Segment Open

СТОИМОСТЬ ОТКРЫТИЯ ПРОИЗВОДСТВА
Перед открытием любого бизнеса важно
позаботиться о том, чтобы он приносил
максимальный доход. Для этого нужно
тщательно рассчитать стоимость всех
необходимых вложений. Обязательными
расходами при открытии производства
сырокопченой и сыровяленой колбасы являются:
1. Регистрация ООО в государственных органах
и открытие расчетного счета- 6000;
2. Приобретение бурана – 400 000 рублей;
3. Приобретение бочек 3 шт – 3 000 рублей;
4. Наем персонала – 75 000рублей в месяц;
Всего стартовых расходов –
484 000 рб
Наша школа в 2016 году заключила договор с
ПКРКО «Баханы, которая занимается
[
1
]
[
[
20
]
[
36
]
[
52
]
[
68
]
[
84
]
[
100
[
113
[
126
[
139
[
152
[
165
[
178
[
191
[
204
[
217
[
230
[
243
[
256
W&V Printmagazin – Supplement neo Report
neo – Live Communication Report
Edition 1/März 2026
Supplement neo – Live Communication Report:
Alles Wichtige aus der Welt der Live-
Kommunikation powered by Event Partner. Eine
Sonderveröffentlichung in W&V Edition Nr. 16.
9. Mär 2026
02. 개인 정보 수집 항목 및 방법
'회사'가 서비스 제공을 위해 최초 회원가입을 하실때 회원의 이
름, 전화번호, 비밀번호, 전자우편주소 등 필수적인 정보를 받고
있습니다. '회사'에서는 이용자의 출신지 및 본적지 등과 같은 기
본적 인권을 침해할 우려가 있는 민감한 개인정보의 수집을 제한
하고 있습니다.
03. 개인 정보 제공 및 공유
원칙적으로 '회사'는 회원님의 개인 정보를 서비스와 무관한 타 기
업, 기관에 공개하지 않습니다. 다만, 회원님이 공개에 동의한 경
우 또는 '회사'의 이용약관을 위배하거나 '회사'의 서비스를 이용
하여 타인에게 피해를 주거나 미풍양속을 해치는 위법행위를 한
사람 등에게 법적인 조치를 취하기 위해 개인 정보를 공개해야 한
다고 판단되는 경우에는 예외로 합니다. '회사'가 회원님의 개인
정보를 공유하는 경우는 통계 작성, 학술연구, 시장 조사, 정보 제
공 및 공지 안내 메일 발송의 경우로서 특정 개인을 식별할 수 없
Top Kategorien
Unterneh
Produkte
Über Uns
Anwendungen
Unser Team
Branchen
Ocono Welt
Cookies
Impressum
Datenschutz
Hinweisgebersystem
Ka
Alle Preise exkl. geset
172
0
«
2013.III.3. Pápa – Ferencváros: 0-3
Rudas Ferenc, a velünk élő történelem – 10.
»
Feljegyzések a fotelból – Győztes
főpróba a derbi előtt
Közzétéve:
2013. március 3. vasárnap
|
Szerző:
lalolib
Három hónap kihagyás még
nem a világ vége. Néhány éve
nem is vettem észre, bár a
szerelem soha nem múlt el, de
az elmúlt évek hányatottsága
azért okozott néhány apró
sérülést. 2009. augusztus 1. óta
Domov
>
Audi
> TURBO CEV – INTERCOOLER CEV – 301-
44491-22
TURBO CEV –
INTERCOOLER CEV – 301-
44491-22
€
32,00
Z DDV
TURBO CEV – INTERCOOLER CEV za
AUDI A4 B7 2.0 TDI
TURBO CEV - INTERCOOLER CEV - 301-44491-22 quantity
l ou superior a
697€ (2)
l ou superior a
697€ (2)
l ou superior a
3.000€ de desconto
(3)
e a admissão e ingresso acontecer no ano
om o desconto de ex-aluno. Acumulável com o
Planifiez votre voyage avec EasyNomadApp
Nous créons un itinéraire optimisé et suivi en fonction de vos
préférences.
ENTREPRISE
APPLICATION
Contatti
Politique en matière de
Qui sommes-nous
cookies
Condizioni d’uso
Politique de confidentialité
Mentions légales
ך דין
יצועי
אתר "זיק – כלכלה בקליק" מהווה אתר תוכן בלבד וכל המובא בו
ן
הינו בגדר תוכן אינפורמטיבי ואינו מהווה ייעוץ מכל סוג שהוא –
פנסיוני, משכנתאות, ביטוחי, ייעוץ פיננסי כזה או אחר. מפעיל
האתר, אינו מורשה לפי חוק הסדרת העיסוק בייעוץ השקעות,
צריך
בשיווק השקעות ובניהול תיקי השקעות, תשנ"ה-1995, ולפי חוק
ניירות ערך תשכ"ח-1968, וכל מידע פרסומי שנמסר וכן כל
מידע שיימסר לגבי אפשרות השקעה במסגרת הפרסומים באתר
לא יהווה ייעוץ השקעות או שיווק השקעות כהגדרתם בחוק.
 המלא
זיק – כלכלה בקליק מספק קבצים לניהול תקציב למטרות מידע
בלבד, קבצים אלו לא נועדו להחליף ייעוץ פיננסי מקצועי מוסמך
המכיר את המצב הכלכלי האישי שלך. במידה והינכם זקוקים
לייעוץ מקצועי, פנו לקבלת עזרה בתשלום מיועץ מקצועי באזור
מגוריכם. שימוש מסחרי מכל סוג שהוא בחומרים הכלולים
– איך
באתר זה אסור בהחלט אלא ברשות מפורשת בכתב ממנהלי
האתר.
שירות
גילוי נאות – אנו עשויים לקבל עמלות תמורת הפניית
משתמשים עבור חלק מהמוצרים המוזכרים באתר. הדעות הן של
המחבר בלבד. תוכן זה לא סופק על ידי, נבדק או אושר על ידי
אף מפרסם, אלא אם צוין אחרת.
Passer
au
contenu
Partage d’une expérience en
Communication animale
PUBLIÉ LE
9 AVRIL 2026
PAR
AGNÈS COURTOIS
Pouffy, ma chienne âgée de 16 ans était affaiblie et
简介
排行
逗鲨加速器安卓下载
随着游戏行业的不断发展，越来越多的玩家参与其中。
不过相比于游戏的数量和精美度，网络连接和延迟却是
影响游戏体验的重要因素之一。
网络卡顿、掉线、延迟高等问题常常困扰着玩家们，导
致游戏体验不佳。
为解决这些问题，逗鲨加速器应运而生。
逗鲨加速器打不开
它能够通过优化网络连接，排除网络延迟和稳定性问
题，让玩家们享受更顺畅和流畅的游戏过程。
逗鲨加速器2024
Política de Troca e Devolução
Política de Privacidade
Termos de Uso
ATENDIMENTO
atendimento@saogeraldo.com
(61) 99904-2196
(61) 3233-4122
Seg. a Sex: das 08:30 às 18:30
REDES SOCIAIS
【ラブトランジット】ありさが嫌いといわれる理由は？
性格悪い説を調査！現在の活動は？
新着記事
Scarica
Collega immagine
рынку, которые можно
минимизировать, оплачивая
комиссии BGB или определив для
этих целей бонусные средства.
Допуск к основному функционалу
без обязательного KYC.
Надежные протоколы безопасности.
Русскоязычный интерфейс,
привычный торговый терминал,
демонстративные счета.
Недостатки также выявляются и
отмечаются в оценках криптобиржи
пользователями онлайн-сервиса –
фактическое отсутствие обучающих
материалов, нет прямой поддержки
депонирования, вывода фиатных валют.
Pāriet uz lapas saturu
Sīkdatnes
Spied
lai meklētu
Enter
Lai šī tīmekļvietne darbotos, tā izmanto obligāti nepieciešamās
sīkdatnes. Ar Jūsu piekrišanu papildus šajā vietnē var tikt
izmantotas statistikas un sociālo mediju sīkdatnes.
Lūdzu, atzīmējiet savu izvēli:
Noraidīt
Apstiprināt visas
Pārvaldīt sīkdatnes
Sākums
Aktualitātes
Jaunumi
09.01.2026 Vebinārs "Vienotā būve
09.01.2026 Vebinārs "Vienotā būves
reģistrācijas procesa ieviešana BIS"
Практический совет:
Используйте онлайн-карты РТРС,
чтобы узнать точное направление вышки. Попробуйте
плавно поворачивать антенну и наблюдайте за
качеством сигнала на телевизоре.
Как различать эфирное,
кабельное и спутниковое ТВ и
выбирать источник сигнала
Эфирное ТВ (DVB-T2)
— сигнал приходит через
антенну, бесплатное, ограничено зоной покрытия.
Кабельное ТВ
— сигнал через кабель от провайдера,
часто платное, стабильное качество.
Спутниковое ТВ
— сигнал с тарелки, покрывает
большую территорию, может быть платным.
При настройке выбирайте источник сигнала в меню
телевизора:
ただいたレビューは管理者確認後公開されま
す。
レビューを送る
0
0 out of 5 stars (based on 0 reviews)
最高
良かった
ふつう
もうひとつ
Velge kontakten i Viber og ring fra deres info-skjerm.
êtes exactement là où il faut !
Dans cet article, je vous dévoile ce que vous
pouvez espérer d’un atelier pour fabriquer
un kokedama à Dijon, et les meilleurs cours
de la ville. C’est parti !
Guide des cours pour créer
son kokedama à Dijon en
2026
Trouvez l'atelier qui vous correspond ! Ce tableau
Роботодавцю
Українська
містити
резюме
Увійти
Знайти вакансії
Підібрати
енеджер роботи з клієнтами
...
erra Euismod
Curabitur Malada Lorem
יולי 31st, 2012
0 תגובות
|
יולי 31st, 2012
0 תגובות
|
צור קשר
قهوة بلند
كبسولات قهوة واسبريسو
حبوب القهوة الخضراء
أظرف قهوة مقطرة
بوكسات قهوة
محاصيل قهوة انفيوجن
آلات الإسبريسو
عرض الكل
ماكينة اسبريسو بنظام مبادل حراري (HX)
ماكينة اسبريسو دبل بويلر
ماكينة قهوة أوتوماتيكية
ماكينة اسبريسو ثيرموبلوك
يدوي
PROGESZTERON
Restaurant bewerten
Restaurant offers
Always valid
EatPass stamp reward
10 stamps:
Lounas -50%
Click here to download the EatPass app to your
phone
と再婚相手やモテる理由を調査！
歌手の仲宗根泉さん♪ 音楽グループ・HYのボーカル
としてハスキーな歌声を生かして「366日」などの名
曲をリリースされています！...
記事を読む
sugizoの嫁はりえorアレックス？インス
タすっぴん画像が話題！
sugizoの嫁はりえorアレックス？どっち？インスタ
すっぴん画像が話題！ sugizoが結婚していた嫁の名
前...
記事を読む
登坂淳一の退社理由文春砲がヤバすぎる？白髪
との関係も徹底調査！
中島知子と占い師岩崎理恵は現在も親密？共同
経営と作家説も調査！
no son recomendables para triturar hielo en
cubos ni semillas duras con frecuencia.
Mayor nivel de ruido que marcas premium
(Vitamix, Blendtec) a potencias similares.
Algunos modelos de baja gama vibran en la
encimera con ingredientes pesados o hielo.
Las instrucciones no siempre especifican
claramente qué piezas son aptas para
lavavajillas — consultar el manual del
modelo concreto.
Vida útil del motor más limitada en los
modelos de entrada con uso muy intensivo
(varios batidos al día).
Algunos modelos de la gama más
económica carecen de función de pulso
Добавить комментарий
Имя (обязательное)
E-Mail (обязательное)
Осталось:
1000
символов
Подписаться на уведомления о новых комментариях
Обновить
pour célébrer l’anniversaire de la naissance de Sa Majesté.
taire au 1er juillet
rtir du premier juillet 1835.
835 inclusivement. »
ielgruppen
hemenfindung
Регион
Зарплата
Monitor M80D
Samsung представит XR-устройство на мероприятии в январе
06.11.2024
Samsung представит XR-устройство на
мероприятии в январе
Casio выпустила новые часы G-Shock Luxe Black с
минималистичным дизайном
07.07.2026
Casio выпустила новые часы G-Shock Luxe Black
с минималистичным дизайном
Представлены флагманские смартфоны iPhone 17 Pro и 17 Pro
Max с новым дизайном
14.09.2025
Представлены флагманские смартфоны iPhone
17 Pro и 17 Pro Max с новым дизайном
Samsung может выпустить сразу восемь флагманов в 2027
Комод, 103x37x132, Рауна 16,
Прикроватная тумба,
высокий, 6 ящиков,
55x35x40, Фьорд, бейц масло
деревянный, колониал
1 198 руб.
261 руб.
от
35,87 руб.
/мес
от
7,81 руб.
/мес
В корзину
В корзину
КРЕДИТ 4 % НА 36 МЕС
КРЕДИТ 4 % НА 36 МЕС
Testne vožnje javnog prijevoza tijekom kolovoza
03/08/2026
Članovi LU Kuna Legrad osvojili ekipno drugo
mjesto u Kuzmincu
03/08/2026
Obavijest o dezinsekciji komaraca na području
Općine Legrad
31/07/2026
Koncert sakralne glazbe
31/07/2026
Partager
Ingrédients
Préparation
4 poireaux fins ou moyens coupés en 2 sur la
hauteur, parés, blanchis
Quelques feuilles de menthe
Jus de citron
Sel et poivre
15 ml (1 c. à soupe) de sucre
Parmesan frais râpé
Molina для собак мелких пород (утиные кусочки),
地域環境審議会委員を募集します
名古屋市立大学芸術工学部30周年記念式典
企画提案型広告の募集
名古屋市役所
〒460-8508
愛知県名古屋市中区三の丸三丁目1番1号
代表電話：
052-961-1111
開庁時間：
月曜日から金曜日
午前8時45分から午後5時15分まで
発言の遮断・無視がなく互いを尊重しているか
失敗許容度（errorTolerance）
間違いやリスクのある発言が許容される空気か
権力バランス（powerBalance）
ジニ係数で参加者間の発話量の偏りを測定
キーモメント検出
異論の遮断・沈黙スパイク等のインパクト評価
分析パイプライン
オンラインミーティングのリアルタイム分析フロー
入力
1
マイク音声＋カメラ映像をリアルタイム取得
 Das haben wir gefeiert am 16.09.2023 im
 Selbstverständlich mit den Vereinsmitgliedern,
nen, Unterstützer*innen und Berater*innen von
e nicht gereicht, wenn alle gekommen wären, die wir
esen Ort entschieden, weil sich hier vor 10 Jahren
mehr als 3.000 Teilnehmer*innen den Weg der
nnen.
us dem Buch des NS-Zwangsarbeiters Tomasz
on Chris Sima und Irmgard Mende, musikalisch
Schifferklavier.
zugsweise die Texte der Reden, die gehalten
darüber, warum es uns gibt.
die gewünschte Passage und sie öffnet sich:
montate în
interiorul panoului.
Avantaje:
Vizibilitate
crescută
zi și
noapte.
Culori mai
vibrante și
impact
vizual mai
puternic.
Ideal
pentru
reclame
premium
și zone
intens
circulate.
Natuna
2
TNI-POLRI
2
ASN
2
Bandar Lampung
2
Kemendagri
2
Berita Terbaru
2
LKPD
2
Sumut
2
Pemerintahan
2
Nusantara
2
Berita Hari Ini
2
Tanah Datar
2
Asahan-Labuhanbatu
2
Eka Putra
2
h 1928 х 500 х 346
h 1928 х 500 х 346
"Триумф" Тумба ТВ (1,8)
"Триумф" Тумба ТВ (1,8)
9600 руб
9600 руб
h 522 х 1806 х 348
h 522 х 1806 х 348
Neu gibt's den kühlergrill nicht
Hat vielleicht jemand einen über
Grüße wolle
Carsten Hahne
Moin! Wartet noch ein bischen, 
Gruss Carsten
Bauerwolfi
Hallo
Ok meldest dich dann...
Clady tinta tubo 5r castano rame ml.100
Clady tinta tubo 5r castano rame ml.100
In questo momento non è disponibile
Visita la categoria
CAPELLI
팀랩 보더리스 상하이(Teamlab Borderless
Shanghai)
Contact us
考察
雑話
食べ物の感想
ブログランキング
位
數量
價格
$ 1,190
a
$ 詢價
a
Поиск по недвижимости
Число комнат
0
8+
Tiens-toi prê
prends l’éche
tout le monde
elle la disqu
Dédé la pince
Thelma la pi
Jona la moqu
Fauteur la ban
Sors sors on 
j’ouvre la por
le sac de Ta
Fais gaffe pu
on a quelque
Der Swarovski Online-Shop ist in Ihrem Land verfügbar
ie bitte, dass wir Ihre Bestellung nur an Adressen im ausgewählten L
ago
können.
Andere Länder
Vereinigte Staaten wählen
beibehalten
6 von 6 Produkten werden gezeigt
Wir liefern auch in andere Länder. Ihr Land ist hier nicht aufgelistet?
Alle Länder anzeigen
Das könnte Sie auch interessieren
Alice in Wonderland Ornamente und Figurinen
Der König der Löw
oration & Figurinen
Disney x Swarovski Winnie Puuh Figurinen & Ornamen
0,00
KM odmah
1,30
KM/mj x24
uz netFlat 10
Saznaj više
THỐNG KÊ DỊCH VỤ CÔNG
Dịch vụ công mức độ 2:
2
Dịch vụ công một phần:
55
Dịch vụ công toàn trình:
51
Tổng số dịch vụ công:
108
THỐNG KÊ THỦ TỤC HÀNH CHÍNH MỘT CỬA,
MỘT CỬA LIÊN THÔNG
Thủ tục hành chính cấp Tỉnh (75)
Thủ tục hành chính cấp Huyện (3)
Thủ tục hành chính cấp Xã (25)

Segment Closed

▶ What is being asked: Among the entries above, locate the lines containing "为解决这些问题，逗鲨加速器应运而生。" and "депонирования, вывода фиатных валют.", and transcribe exactly those two lines and all lines between.

▶ Expected output:
为解决这些问题，逗鲨加速器应运而生。
逗鲨加速器打不开
它能够通过优化网络连接，排除网络延迟和稳定性问
题，让玩家们享受更顺畅和流畅的游戏过程。
逗鲨加速器2024
Política de Troca e Devolução
Política de Privacidade
Termos de Uso
ATENDIMENTO
atendimento@saogeraldo.com
(61) 99904-2196
(61) 3233-4122
Seg. a Sex: das 08:30 às 18:30
REDES SOCIAIS
【ラブトランジット】ありさが嫌いといわれる理由は？
性格悪い説を調査！現在の活動は？
新着記事
Scarica
Collega immagine
рынку, которые можно
минимизировать, оплачивая
комиссии BGB или определив для
этих целей бонусные средства.
Допуск к основному функционалу
без обязательного KYC.
Надежные протоколы безопасности.
Русскоязычный интерфейс,
привычный торговый терминал,
демонстративные счета.
Недостатки также выявляются и
отмечаются в оценках криптобиржи
пользователями онлайн-сервиса –
фактическое отсутствие обучающих
материалов, нет прямой поддержки
депонирования, вывода фиатных валют.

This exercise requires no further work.